Il faut nommé l’ennemi une bonne fois pour toute, quand cela sera fait, il n’y aura plus de raison pour la Turquie de faire partie de l’OTAN et nous verrons enfin son vrai visage se dévoiler…
Certaines ordures ne méritent pas de vivre. Cet Ordogan est l’une des pires. Après avoir nié publiquement le génocide arménien, il en produit un autre, celui des Kurdes, sciemment. N’EST-CE PAS LUI QUI A EVOQUE IL Y A UN MOIS UN « GENOCIDE » DES PALESTINIENS, COMMIS PAR ISRAEL ? La haine tord sa bouche et ses yeux sortent de ses orbites lorsqu’il parle des « Juifs » ou des « Israéliens ». Certains être sont maléfiques et il en fait partie. Une autre ordure m’interpelle : Hussein Obama qui déclare aujourd’hui qu’il est « satisfait du résultat des bombardements sur l’EI, qui recule ». C’est faux ! au contraire, hier l’EI avait pris 50% de la ville de Kabané, aujourd’hui il l’a conquise à 75%. Sur les routes et dans cette ville, des dizaines de cadavres décapités jonchent le sol. Donc les soupçons de complicité avec le Califat islamique (financé par le Qatar), le Qatar et l’Iran sont bien fondés. Et c’est le même Hussein Obama qui a donné le « la » pour condamner Israël depuis des années, suivi en cela par tous les idiots utiles au pouvoir en Europe. En commençant par la France, qui a encore reçu avec tapis rouge et tralala, le prince du Qatar. Hollande est un dégénéré mental. N’importe quel président aurait démissionné suite à ses affaires de coucheries. C’est un taré qui sait que tout le monde est au courant qu’il « touche » du Qatar, mais il passe outre. Encore une autre belle ordure ! Au fait les Yézédis, on en entend plus parler ? ils sont tous morts ? En attendant, personne ne vient secourir les Kurdes qui meurent en direct sous nos yeux. Ebola a bon dos…
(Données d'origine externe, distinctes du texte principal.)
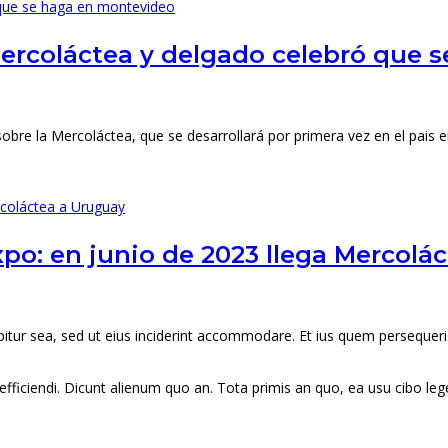
mercoláctea y delgado celebró que
bre la Mercoláctea, que se desarrollará por primera vez en el pais en
po: en junio de 2023 llega Mercolá
ercipitur sea, sed ut eius inciderint accommodare. Et ius quem perseq
fficiendi. Dicunt alienum quo an. Tota primis an quo, ea usu cibo legen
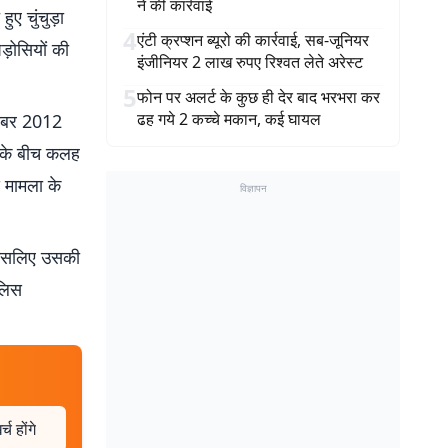
ने की कार्रवाई
ए चुंचुड़ा
4
एंटी क्रप्शन ब्यूरो की कार्रवाई, सब-जूनियर
ड़ोसियों की
इंजीनियर 2 लाख रुपए रिश्वत लेते अरेस्ट
5
फोन पर अलर्ट के कुछ ही देर बाद भरभरा कर
ढह गये 2 कच्चे मकान, कई घायल
नवंबर 2012
 के बीच कलह
स मामला के
विज्ञापन
, इसलिए उसकी
ुलिस
 होंगे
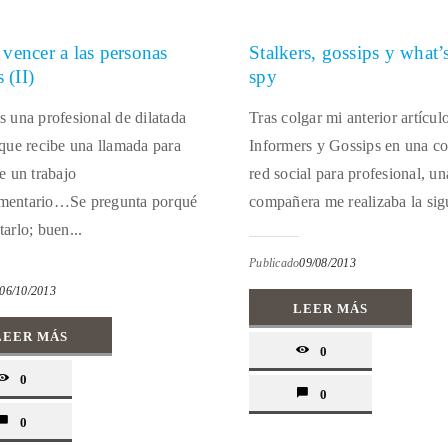
encer a las personas
Stalkers, gossips y what’
 (II)
spy
s una profesional de dilatada
Tras colgar mi anterior artícul
 que recibe una llamada para
Informers y Gossips en una c
e un trabajo
red social para profesional, un
mentario…Se pregunta porqué
compañera me realizaba la sigu
arlo; buen...
Publicado
09/08/2013
06/10/2013
LEER MÁS
LEER MÁS
0
0
0
0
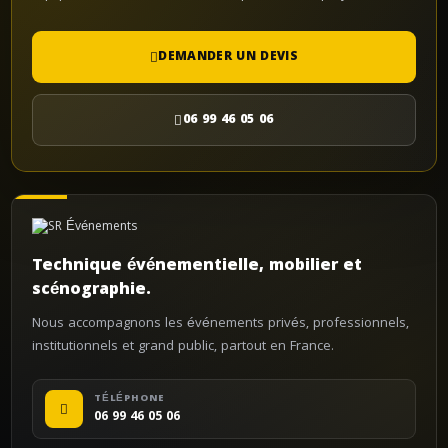
DEMANDER UN DEVIS
06 99 46 05 06
Technique événementielle, mobilier et
scénographie.
Nous accompagnons les événements privés, professionnels,
institutionnels et grand public, partout en France.
TÉLÉPHONE
06 99 46 05 06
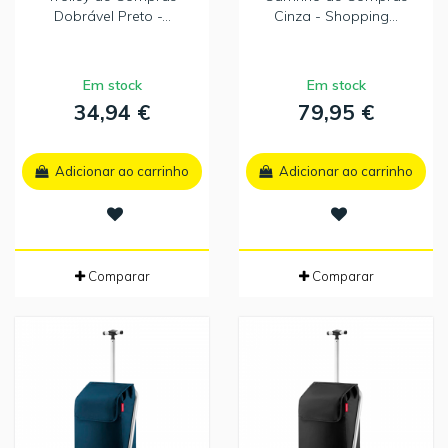
Dobrável Preto -...
Cinza - Shopping...
Em stock
Em stock
34,94 €
79,95 €
Adicionar ao carrinho
Adicionar ao carrinho
Comparar
Comparar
Non seulement les Turcs sont désormais des djihadistes, Erdogan le montre et soutient ouvertement ces vermines, mais maintenant il profite de la coalition qui ne sait plus où elle en est pour bombarder les Kurdes du PKK au lieu de bombarder Etat Islamique.
IL FAUT QUE LA TURQUIE SOIT EXCLUS DE L’OTAN
On pourrait également soutenir que l’Occident croit tester la Turquie sur le dos des kurdes! Comme il a été même dit par l’un des spécialistes militaires français sur la question: « au moins, désormais on a une bonne raison de refuser la Turquie dans l’Europe! » Comme quoi, même quand un grand peuple se fait décimer, la France continue de voir midi à sa porte. C’est juste insupportable.
Pour la Turquie la fin justifie les moyens ( plus exactement l’absence de moyen) et pour la France le moyen justifie sa fin de non recevoir la Turquie. Dans les deux cas, c’est affligeant de manque de respect pour les kurdes.
merci Ruth de critiquer l’occident et pas uniquement la turquie …. le monde entier donne aucun armes
a ses pauvres kurdes pour qu’ils puissent se défendre , pour qu’ils puissent sauver leurs vie mais c’est vrai
que la turquie pourrait aider un peu plus ….. ce n’est pas compliquer car la turquie ne fait rien
Les kurdes font preuve de courage et subissent de plein fouet la stratégie minimaliste de l’Occident! Ils ont quelques points communs avec Israel sauf qu’ils ne disposent que de leurs bras pour se défendre!